Dataset:

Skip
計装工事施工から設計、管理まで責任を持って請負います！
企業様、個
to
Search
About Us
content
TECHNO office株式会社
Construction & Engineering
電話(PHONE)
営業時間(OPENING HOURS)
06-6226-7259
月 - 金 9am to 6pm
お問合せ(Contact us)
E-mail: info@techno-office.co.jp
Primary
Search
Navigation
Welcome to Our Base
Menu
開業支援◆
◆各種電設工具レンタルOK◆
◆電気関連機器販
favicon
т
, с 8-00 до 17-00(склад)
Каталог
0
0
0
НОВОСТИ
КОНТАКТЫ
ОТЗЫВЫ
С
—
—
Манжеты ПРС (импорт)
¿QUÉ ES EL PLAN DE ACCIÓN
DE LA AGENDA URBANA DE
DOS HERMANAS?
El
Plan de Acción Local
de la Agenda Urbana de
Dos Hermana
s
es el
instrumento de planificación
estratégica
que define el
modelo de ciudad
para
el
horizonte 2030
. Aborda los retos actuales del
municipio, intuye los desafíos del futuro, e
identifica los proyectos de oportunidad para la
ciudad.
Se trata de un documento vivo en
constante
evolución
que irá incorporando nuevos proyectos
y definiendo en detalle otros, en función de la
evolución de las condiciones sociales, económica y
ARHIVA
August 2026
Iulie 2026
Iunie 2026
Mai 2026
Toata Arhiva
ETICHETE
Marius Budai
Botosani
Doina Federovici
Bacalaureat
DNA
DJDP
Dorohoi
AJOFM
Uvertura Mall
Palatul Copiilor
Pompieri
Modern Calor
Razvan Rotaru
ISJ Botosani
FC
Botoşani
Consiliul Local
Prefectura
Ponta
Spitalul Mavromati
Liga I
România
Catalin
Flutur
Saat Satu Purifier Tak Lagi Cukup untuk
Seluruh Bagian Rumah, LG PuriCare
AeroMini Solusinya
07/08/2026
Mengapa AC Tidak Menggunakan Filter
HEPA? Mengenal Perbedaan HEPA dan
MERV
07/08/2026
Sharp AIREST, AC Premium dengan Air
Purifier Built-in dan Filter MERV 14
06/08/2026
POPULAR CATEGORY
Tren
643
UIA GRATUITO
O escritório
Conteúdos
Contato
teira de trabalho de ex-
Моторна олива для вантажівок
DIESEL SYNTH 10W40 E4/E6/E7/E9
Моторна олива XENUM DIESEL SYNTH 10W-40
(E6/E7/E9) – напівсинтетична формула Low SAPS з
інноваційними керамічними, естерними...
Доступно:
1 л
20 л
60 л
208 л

What is being asked:
In the entries above, how many lines hold "Purifier"? Answer with the number alone.

Worked solution:
2